Work request: The data below is to be transcribed word for word; pictures are to be excluded.

==========

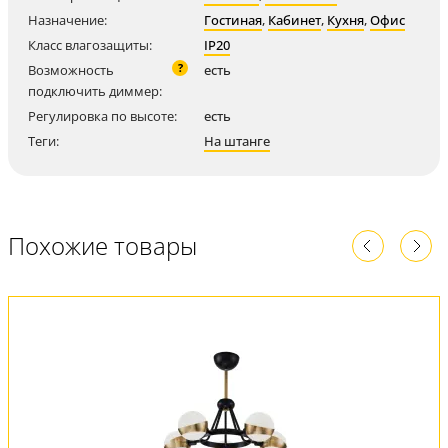
Назначение:
Гостиная
,
Кабинет
,
Кухня
,
Офис
Класс влагозащиты:
IP20
?
Возможность
есть
подключить диммер:
Регулировка по высоте:
есть
Теги:
На штанге
Похожие товары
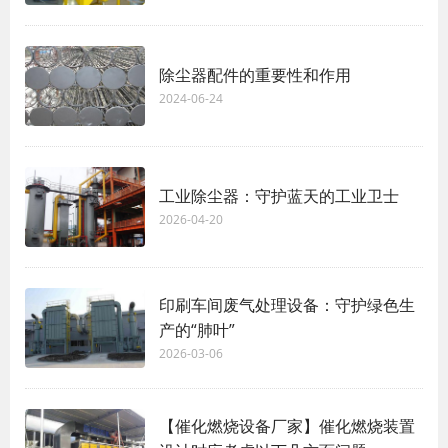
除尘器配件的重要性和作用
2024-06-24
工业除尘器：守护蓝天的工业卫士
2026-04-20
印刷车间废气处理设备：守护绿色生
产的“肺叶”
2026-03-06
【催化燃烧设备厂家】催化燃烧装置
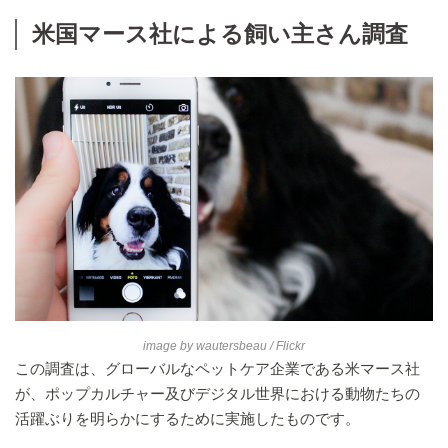
米国マース社による飼い主さん調査
image by
wautersbeau
/ Flickr
この調査は、グローバルなペットケア企業である米マース社
が、ポップカルチャー及びデジタル世界における動物たちの
活躍ぶりを明らかにするために実施したものです。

==========

Solution for this task:
Назначение:
Гостиная
,
Кабинет
,
Кухня
,
Офис
Класс влагозащиты:
IP20
?
Возможность
есть
подключить диммер:
Регулировка по высоте:
есть
Теги:
На штанге
Похожие товары
除尘器配件的重要性和作用
2024-06-24
工业除尘器：守护蓝天的工业卫士
2026-04-20
印刷车间废气处理设备：守护绿色生
产的“肺叶”
2026-03-06
【催化燃烧设备厂家】催化燃烧装置
米国マース社による飼い主さん調査
image by
wautersbeau
/ Flickr
この調査は、グローバルなペットケア企業である米マース社
が、ポップカルチャー及びデジタル世界における動物たちの
活躍ぶりを明らかにするために実施したものです。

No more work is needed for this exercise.